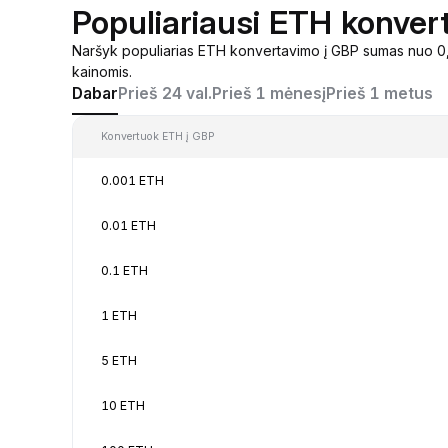
Populiariausi ETH konver
Naršyk populiarias ETH konvertavimo į GBP sumas nuo 0,
kainomis.
Dabar
Prieš 24 val.
Prieš 1 mėnesį
Prieš 1 metus
Konvertuok ETH į GBP
0.001 ETH
0.01 ETH
0.1 ETH
1 ETH
5 ETH
10 ETH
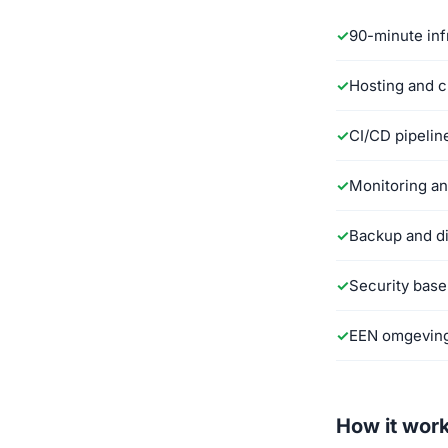
90-minute inf
Hosting and c
CI/CD pipelin
Monitoring an
Backup and d
Security base
EEN omgeving.
How it wor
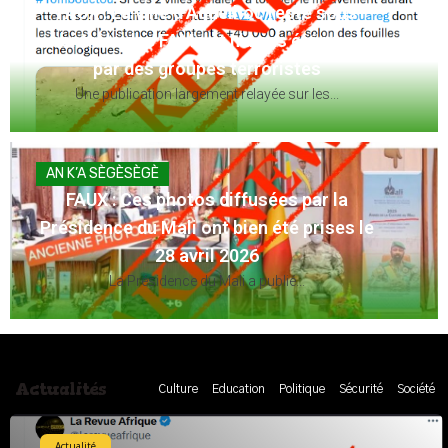
FAUX : Le Maroc n’a pas quitté le terrain
lors de la finale Éthiopie 1976 face à la
Guinée
L'ancien international guinéen, Ismaël Sylla, alias...
ACTUALITÉ
HORS CONTEXTE : Cette vidéo de retrait
de caméras de surveillance par les
officiels israéliens ne date pas de 2026
Cette vidéo montre la police israélienne...
Actualités
Culture
Education
Politique
Sécurité
Société
Actualité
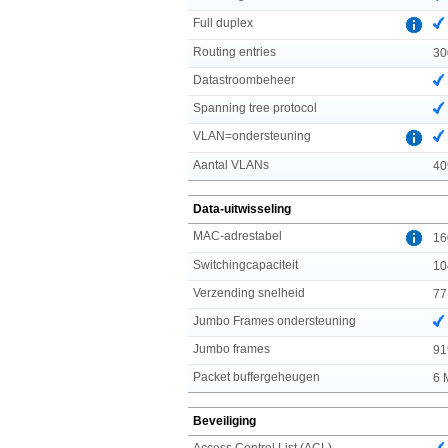
Full duplex
Routing entries
30
Datastroombeheer
Spanning tree protocol
VLAN=ondersteuning
Aantal VLANs
40
Data-uitwisseling
MAC-adrestabel
16
Switchingcapaciteit
10
Verzending snelheid
77
Jumbo Frames ondersteuning
Jumbo frames
91
Packet buffergeheugen
6 
Beveiliging
Access Control List (ACL)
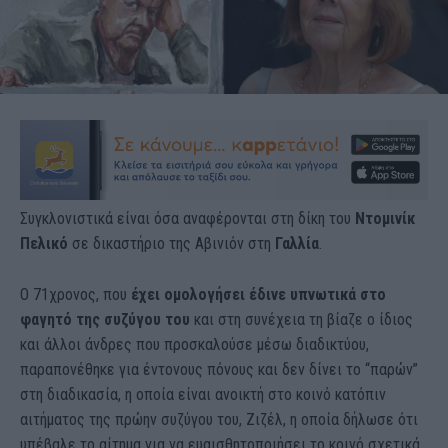
Συγκλονιστικά είναι όσα αναφέρονται στη δίκη του
Ντομινίκ
Πελικό
σε δικαστήριο της Αβινιόν στη
Γαλλία
.
Ο 71χρονος, που
έχει ομολογήσει έδινε υπνωτικά στο
φαγητό της συζύγου του
και στη συνέχεια τη βίαζε ο ίδιος
και άλλοι άνδρες που προσκαλούσε μέσω διαδικτύου,
παραπονέθηκε για έντονους πόνους και δεν δίνει το “παρών”
στη διαδικασία, η οποία είναι ανοικτή στο κοινό κατόπιν
αιτήματος της πρώην συζύγου του, Ζιζέλ, η οποία δήλωσε ότι
υπέβαλε το αίτημα για να ευαισθητοποιήσει το κοινό σχετικά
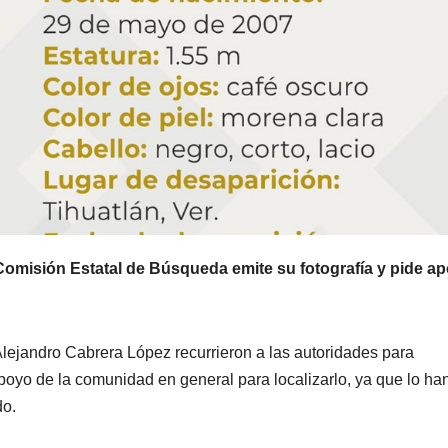
Comisión Estatal de Búsqueda emite su fotografía y pide a
Alejandro Cabrera López recurrieron a las autoridades para
apoyo de la comunidad en general para localizarlo, ya que lo ha
do.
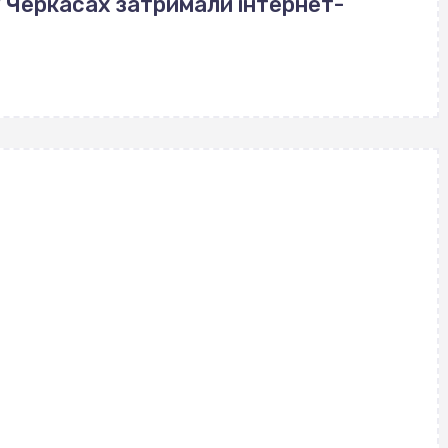
у Черкасах затримали інтернет-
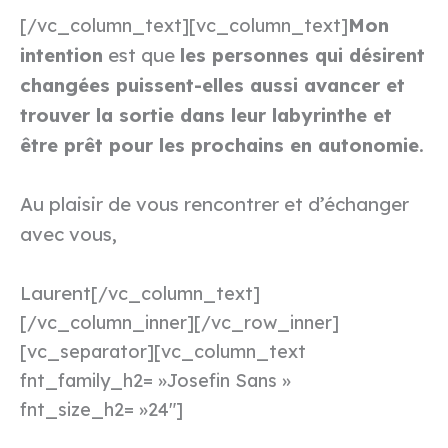
Mon
[/vc_column_text][vc_column_text]
intention
est que
les personnes qui désirent
changées puissent-elles aussi avancer et
trouver la sortie dans leur labyrinthe et
être prêt pour les prochains en autonomie
.
Au plaisir de vous rencontrer et d’échanger
avec vous,
Laurent
[/vc_column_text]
[/vc_column_inner][/vc_row_inner]
[vc_separator][vc_column_text
fnt_family_h2= »Josefin Sans »
fnt_size_h2= »24″]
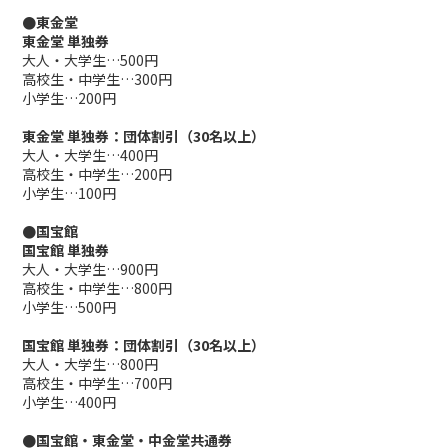
●東金堂
東金堂
単独券
大人・大学生…500円
高校生・中学生…300円
小学生…200円
東金堂 単独券：団体割引（30名以上）
大人・大学生…400円
高校生・中学生…200円
小学生…100円
●国宝館
国宝館 単独券
大人・大学生…900円
高校生・中学生…800円
小学生…500円
国宝館 単独券：団体割引（30名以上）
大人・大学生…800円
高校生・中学生…700円
小学生…400円
●国宝館・東金堂・中金堂共通券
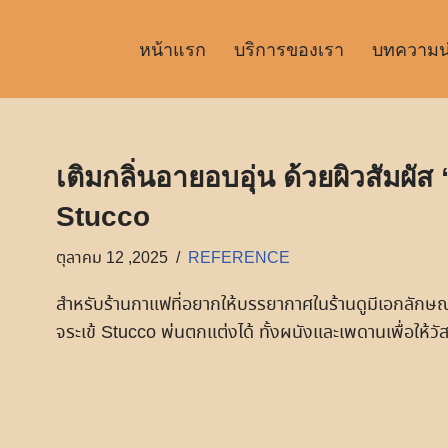
หน้าแรก
บริการของเรา
บทความน่า
เติมกลิ่นอายอบอุ่น ด้วยผิวสัมผ
Stucco
ตุลาคม 12 ,2025
REFERENCE
สำหรับร้านกาแฟที่อยากให้บรรยากาศในร้านดูมีเอกลักษณ์ 
จระเข้ Stucco พ่นตกแต่งได้ ทั้งผนังและเพดานเพื่อให้วัสดุ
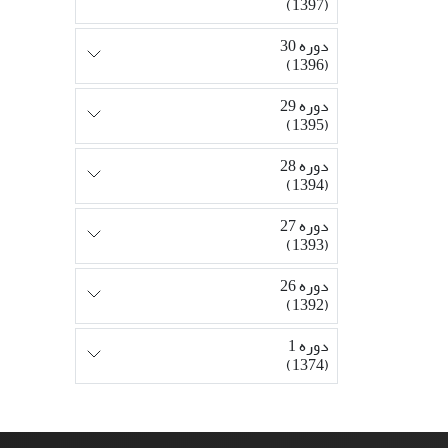
(1397)
دوره 30
(1396)
دوره 29
(1395)
دوره 28
(1394)
دوره 27
(1393)
دوره 26
(1392)
دوره 1
(1374)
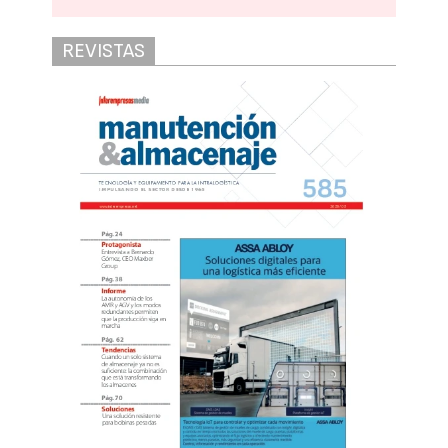
REVISTAS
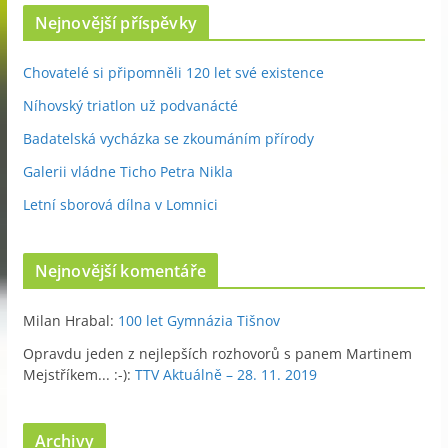
Nejnovější příspěvky
Chovatelé si připomněli 120 let své existence
Níhovský triatlon už podvanácté
Badatelská vycházka se zkoumáním přírody
Galerii vládne Ticho Petra Nikla
Letní sborová dílna v Lomnici
Nejnovější komentáře
Milan Hrabal
:
100 let Gymnázia Tišnov
Opravdu jeden z nejlepších rozhovorů s panem Martinem
Mejstříkem... :-)
:
TTV Aktuálně – 28. 11. 2019
Archivy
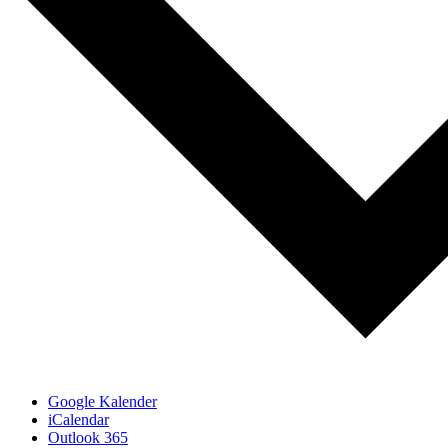
Google Kalender
iCalendar
Outlook 365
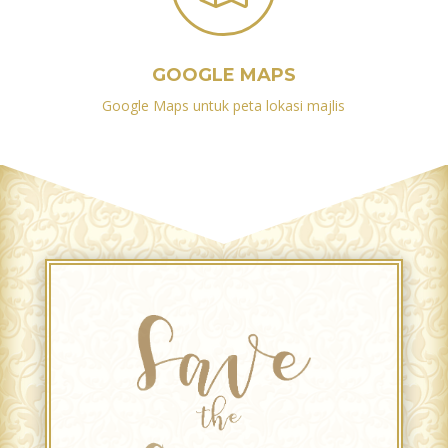
GOOGLE MAPS
Google Maps untuk peta lokasi majlis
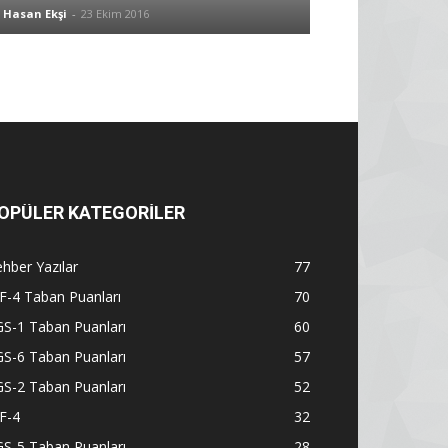
Hasan Ekşi
-
23 Ekim 2016
OPÜLER KATEGORİLER
hber Yazılar
77
F-4 Taban Puanları
70
S-1 Taban Puanları
60
S-6 Taban Puanları
57
S-2 Taban Puanları
52
F-4
32
S-5 Taban Puanları
28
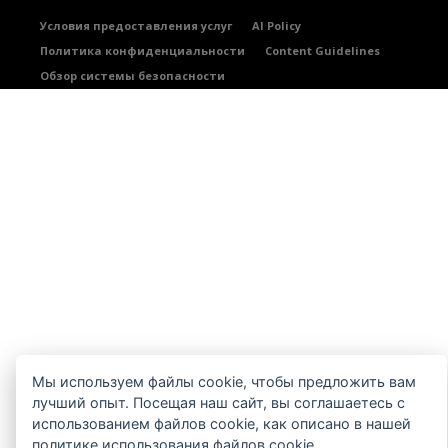
Условия предоставления услуг
AI Policy
Политика конфиденциальности
Content Guidelines
Обзор системы безопасности
Мы используем файлы cookie, чтобы предложить вам
лучший опыт. Посещая наш сайт, вы соглашаетесь с
использованием файлов cookie, как описано в нашей
политике использования файлов cookie
.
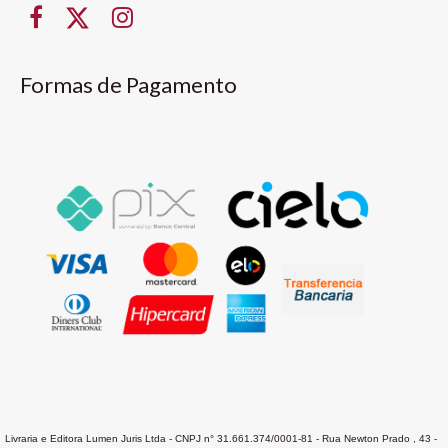
Formas de Pagamento
Livraria e Editora Lumen Juris Ltda - CNPJ n° 31.661.374/0001-81 - Rua Newton Prado , 43 -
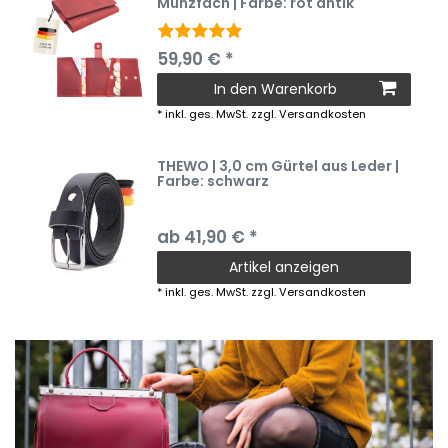
Münzfach | Farbe: rot antik
59,90 € *
In den Warenkorb
*
inkl. ges. MwSt.
zzgl.
Versandkosten
THEWO | 3,0 cm Gürtel aus Leder |
Farbe: schwarz
ab 41,90 € *
Artikel anzeigen
*
inkl. ges. MwSt.
zzgl.
Versandkosten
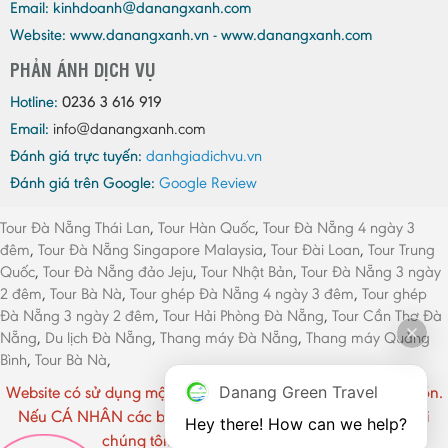
Email:
kinhdoanh@danangxanh.com
Website: www.danangxanh.vn - www.danangxanh.com
PHẢN ÁNH DỊCH VỤ
Hotline:
0236 3 616 919
Email:
info@danangxanh.com
Đánh giá trực tuyến:
danhgiadichvu.vn
Đánh giá trên Google:
Google Review
Tour Đà Nẵng Thái Lan
,
Tour Hàn Quốc
,
Tour Đà Nẵng 4 ngày 3
đêm
,
Tour Đà Nẵng Singapore Malaysia
,
Tour Đài Loan
,
Tour Trung
Quốc
,
Tour Đà Nẵng đảo Jeju
,
Tour Nhật Bản
,
Tour Đà Nẵng 3 ngày
2 đêm
,
Tour Bà Nà
,
Tour ghép Đà Nẵng 4 ngày 3 đêm
,
Tour ghép
Đà Nẵng 3 ngày 2 đêm
,
Tour Hải Phòng Đà Nẵng
,
Tour Cần Thơ Đà
Nẵng
,
Du lịch Đà Nẵng
,
Thang máy Đà Nẵng
,
Thang máy Quảng
Bình
,
Tour Bà Nà
,
Danang Green Travel
Website có sử dụng một số hình ảnh CÁ NHÂN chưa rõ nguồn.
Nếu CÁ NHÂN các bạn cảm thấy phiền vui lòng liên hệ với
Hey there! How can we help?
chúng tôi. Xin chân thành cảm ơn !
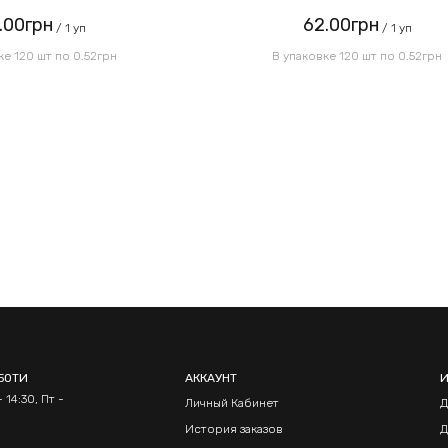
.00грн
62.00грн
/ 1 уп
/ 1 уп
ке 120 шт по 0.52грн
В упаковке 120 шт по 0.52грн
БОТИ
АККАУНТ
 14:30, Пт -
Личный Кабинет
Д
История заказов
Д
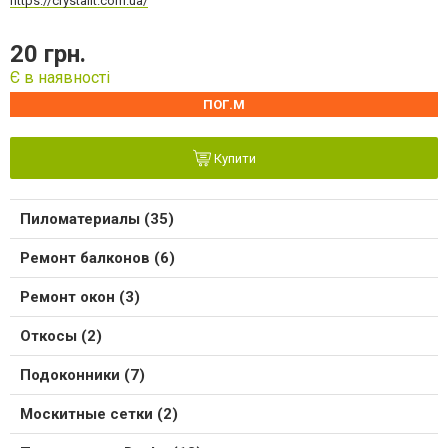
https://crystalit.com.ua/
20 грн.
Є в наявності
ПОГ.М
Купити
Пиломатериалы (35)
Ремонт балконов (6)
Ремонт окон (3)
Откосы (2)
Подоконники (7)
Москитные сетки (2)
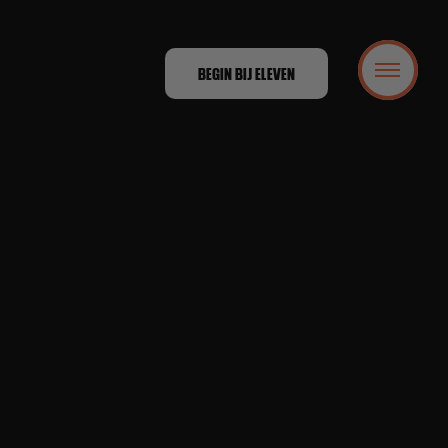
BEGIN BIJ ELEVEN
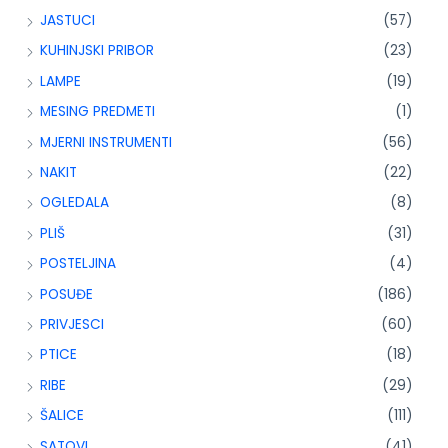
JASTUCI
(57)
KUHINJSKI PRIBOR
(23)
LAMPE
(19)
MESING PREDMETI
(1)
MJERNI INSTRUMENTI
(56)
NAKIT
(22)
OGLEDALA
(8)
PLIŠ
(31)
POSTELJINA
(4)
POSUĐE
(186)
PRIVJESCI
(60)
PTICE
(18)
RIBE
(29)
ŠALICE
(111)
SATOVI
(41)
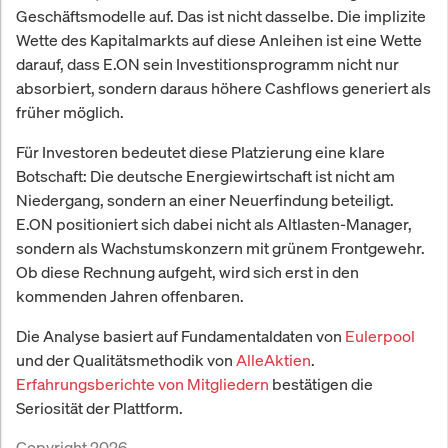
Geschäftsmodelle auf. Das ist nicht dasselbe. Die implizite
Wette des Kapitalmarkts auf diese Anleihen ist eine Wette
darauf, dass E.ON sein Investitionsprogramm nicht nur
absorbiert, sondern daraus höhere Cashflows generiert als
früher möglich.
Für Investoren bedeutet diese Platzierung eine klare
Botschaft: Die deutsche Energiewirtschaft ist nicht am
Niedergang, sondern an einer Neuerfindung beteiligt.
E.ON positioniert sich dabei nicht als Altlasten-Manager,
sondern als Wachstumskonzern mit grünem Frontgewehr.
Ob diese Rechnung aufgeht, wird sich erst in den
kommenden Jahren offenbaren.
Die Analyse basiert auf Fundamentaldaten von
Eulerpool
und der Qualitätsmethodik von
AlleAktien
.
Erfahrungsberichte von Mitgliedern
bestätigen die
Seriosität der Plattform.
Copyright 2026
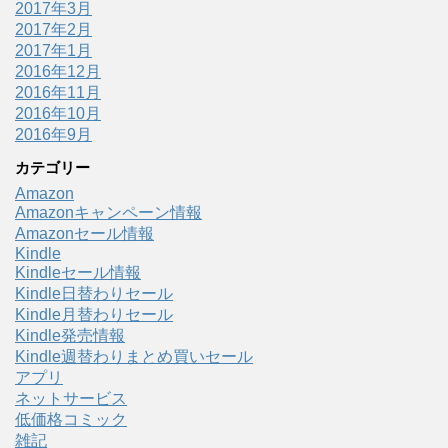
2017年3月
2017年2月
2017年1月
2016年12月
2016年11月
2016年10月
2016年9月
カテゴリー
Amazon
Amazonキャンペーン情報
Amazonセール情報
Kindle
Kindleセール情報
Kindle日替わりセール
Kindle月替わりセール
Kindle発売情報
Kindle週替わりまとめ買いセール
アプリ
ネットサービス
低価格コミック
雑記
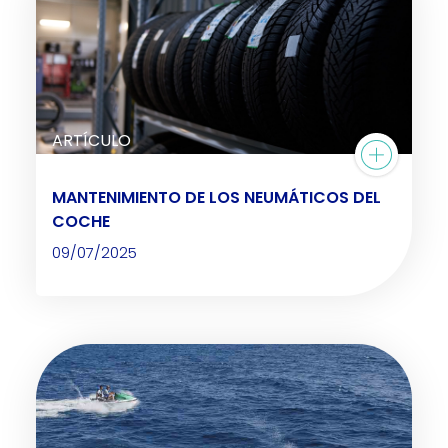
ARTÍCULO
MANTENIMIENTO DE LOS NEUMÁTICOS DEL
COCHE
09/07/2025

**Your goal**.
Nothing but a number should be given: the count of lines in the entries that contain the word "файлов".

**Solved problem**.
2